Bleugh, cannot stand Lang's Goldberg. If I had to choose outside of Glenn, he'd be the last. Perahia is a better choice, and as a kid I didn't mind Belder's. Least for harpsichord performances of it. Lately I've been very impressed by Rondeau's interpretation, so Belder's is likely up for being outranked.


----------



## Kreisler jr (Apr 21, 2021)

I like Gould (generally and specifically in GBV) but two very good piano recordings are Rosen's (CBS/Sony early 70s or so?) and Ekaterina Dershavina (Derschavina, different spellings, usually absurdly cheap on Arte Nova).


----------



## Rogerx (Apr 27, 2018)

View attachment 161350

Pavel Kolesnikov (piano)\f you want to explore more Captain :tiphat:


----------



## Shea82821 (Nov 19, 2021)

Kreisler jr said:


> I like Gould (generally and specifically in GBV) but two very good piano recordings are Rosen's (CBS/Sony early 70s or so?) and Ekaterina Dershavina (Derschavina, different spellings, usually absurdly cheap on Arte Nova).

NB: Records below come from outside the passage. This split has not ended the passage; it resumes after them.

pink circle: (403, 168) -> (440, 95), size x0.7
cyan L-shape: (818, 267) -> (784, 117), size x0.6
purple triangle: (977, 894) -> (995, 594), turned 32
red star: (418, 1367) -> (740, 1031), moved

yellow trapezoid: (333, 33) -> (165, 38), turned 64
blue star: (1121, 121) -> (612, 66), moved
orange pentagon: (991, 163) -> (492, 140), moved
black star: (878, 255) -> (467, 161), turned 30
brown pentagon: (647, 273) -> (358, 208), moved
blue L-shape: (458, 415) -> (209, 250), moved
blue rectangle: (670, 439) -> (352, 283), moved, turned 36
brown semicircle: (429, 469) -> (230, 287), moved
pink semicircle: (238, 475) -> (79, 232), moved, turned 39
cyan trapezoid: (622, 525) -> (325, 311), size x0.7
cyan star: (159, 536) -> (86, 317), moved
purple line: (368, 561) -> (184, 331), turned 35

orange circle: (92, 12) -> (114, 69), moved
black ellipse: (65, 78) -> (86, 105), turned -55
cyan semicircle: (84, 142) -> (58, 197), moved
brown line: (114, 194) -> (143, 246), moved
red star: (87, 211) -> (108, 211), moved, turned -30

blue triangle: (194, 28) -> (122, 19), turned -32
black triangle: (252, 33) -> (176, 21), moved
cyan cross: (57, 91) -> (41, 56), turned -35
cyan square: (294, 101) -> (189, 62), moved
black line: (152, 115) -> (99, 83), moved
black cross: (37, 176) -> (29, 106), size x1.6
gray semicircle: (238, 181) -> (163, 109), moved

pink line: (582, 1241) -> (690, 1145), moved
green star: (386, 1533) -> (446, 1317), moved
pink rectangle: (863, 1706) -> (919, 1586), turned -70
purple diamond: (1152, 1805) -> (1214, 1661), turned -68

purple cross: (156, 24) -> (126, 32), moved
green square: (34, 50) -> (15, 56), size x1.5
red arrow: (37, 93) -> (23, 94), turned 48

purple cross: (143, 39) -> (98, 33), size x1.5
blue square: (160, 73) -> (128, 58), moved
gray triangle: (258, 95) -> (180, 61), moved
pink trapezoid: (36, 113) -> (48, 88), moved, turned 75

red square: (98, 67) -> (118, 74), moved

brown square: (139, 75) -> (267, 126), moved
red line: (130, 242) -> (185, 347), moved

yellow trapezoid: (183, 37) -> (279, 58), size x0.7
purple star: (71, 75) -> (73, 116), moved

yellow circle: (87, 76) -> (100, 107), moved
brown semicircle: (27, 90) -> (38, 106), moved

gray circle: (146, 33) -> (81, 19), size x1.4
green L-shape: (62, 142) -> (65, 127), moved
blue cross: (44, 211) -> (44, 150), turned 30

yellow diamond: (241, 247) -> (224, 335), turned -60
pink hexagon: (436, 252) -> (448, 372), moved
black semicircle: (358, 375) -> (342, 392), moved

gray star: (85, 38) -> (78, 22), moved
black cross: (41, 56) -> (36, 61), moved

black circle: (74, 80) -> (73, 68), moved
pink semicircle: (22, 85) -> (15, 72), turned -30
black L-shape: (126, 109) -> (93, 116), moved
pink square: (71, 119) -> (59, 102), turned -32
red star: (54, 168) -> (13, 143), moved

Rosen's I remember being pretty good. I actually forgot he did it until you mentioned it 

Never heard of Dershavina's though, ought to check it out.


----------



## Kreisler jr (Apr 21, 2021)

Maybe the Dershavina is not cheap anymore, but there are several issues and covers:

Asin: ‎ B000005I8B or B00014AUWS


----------